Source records
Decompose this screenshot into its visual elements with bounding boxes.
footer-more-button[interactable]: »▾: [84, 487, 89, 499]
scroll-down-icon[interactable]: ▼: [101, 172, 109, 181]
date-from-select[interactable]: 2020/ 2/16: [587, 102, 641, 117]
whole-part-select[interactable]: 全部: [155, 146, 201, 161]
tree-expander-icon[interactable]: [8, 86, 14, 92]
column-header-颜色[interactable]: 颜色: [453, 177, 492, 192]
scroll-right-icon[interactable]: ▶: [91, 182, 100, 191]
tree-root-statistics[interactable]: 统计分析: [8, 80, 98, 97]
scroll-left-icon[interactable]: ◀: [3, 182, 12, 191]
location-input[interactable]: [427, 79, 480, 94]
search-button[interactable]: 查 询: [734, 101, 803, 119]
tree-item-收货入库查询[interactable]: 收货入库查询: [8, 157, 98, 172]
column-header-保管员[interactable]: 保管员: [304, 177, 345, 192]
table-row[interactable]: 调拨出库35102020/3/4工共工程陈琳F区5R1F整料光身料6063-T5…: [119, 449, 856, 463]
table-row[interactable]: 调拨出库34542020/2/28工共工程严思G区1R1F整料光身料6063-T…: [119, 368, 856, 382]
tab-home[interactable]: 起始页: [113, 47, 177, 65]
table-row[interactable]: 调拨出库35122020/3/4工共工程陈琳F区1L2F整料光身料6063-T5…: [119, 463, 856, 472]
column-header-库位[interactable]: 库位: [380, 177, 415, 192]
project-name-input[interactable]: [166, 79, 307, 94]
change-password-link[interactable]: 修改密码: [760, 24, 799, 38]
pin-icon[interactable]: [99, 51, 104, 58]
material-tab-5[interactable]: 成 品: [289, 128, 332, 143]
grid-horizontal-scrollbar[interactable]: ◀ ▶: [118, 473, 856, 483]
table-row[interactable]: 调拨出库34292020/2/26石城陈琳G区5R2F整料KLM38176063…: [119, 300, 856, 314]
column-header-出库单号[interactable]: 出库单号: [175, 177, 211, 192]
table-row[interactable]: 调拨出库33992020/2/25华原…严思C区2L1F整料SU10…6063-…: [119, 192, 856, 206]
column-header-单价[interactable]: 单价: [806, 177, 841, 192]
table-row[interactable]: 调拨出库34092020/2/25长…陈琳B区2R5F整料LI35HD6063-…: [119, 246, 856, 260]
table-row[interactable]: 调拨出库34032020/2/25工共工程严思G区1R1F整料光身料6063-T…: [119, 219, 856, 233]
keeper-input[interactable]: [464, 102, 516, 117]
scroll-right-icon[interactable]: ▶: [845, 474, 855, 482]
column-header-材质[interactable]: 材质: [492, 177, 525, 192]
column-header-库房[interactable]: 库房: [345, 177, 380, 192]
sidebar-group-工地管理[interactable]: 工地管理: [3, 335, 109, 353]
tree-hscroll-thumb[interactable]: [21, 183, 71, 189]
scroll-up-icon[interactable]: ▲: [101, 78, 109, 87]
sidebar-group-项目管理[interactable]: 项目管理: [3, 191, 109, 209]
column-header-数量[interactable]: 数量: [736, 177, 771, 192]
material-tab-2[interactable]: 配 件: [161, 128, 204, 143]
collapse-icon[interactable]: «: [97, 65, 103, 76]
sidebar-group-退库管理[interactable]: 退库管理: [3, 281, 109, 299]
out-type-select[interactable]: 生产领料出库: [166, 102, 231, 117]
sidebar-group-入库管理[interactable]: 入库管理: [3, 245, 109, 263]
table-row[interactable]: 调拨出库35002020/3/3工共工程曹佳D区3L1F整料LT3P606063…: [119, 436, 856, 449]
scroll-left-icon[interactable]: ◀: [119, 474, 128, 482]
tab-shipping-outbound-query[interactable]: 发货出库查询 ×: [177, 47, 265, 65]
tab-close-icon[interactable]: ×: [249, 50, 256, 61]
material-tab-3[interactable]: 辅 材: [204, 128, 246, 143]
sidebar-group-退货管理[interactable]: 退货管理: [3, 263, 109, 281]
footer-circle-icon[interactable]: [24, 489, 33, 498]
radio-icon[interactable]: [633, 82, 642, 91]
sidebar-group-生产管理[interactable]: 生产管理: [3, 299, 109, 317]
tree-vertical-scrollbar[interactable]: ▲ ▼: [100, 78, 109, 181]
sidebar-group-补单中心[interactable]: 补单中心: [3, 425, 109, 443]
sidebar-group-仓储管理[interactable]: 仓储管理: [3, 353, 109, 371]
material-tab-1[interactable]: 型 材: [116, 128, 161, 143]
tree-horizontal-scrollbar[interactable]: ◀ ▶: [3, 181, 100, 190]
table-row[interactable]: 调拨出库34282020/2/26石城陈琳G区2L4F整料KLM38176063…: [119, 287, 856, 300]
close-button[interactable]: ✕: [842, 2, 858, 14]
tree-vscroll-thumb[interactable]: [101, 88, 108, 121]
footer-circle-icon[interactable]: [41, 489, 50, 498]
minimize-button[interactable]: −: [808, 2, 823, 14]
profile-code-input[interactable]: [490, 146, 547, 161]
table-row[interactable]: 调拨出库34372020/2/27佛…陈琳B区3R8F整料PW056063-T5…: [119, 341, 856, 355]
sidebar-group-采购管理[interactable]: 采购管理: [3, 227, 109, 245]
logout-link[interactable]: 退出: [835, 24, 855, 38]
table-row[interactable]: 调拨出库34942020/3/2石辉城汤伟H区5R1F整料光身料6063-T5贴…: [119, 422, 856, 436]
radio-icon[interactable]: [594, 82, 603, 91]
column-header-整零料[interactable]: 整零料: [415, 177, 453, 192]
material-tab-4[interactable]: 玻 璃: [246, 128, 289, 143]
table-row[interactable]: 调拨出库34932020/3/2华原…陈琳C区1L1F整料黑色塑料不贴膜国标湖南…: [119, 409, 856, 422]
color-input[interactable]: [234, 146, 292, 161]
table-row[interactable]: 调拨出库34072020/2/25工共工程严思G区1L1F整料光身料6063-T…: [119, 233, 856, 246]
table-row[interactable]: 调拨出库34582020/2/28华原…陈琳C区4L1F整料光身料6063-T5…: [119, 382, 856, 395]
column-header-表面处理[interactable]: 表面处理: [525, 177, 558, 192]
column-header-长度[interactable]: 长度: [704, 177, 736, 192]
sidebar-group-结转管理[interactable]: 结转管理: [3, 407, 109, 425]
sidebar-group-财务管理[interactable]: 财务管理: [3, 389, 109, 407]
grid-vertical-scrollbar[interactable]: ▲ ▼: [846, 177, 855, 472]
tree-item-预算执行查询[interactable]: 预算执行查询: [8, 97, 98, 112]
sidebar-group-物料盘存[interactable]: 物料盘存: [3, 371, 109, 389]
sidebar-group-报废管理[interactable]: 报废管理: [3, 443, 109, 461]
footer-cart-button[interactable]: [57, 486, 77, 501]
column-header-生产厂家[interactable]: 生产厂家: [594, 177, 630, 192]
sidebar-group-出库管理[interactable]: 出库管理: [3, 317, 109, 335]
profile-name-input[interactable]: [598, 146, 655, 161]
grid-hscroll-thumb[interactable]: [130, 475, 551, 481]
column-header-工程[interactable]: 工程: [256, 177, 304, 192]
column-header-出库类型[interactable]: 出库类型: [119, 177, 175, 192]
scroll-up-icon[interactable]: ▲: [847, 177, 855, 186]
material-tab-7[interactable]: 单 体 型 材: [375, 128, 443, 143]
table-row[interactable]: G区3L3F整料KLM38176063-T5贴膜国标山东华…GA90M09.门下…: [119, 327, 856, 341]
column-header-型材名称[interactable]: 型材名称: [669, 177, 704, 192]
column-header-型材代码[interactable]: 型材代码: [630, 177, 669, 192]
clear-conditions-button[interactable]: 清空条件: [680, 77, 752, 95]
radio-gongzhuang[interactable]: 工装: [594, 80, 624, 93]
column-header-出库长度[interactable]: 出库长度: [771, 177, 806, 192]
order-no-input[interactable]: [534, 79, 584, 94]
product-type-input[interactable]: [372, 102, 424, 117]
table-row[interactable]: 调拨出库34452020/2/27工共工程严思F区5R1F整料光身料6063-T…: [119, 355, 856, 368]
==
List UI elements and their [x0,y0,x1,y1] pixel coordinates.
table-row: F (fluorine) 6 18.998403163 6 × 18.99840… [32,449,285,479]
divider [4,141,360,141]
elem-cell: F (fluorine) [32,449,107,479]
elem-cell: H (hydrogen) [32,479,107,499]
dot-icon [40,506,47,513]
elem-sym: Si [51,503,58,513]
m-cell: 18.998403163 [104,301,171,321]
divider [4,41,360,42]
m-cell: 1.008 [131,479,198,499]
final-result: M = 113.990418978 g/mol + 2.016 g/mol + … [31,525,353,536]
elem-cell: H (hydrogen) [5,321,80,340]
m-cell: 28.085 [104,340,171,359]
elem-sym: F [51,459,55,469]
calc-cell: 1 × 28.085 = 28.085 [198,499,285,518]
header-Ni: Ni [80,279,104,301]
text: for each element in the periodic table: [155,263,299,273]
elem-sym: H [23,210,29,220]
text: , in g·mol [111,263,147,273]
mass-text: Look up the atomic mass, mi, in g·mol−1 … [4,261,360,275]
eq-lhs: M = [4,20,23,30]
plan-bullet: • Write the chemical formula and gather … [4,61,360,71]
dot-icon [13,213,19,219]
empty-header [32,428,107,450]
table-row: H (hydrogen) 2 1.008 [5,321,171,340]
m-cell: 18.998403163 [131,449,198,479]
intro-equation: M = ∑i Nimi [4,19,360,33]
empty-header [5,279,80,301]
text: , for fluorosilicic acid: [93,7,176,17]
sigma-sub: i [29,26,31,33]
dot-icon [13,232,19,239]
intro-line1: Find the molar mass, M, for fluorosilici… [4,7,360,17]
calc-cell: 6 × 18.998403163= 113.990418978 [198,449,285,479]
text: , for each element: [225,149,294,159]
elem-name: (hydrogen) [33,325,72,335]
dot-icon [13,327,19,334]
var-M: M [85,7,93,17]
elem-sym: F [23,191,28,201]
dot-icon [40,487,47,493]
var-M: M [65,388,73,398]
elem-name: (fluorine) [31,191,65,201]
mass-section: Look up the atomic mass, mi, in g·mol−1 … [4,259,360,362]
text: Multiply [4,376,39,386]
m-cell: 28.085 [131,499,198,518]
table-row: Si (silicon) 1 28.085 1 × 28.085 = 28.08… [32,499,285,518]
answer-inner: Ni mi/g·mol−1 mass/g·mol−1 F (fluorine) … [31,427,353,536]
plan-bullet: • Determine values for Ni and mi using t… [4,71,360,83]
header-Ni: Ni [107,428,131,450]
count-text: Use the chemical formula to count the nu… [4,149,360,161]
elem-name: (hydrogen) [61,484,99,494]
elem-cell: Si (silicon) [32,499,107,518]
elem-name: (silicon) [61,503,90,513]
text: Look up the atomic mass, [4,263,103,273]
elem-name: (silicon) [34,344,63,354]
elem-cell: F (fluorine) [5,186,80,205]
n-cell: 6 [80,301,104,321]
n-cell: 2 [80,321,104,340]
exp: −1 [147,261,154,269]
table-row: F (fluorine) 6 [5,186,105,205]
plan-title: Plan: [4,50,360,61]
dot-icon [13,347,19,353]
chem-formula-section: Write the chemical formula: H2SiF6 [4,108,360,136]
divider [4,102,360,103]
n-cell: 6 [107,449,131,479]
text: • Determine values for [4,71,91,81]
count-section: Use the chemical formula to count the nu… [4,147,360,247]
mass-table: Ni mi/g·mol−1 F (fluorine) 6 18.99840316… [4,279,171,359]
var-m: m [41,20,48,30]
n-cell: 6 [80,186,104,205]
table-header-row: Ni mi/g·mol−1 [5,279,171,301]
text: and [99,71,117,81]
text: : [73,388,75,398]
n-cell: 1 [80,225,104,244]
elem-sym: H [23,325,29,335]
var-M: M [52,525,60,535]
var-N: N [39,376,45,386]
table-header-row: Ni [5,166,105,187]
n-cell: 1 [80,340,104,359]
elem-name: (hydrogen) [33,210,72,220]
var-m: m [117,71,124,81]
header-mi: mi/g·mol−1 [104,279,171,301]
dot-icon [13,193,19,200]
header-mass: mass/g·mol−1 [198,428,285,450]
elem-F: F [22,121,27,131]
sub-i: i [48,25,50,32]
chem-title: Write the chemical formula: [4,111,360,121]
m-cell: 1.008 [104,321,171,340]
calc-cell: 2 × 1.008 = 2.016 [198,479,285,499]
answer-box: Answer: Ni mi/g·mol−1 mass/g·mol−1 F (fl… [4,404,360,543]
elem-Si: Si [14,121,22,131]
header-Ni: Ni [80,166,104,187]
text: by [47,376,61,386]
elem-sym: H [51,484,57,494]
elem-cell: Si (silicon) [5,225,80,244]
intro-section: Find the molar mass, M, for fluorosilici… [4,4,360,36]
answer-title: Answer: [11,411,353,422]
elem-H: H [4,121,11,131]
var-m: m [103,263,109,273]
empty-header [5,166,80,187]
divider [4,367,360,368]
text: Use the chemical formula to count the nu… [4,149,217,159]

### [EXERCISE REQUIREMENTS]
Identify the lines above that contain the word "empty", then copy them.

### [YOUR RESPONSE]
empty-header [32,428,107,450]
empty-header [5,279,80,301]
empty-header [5,166,80,187]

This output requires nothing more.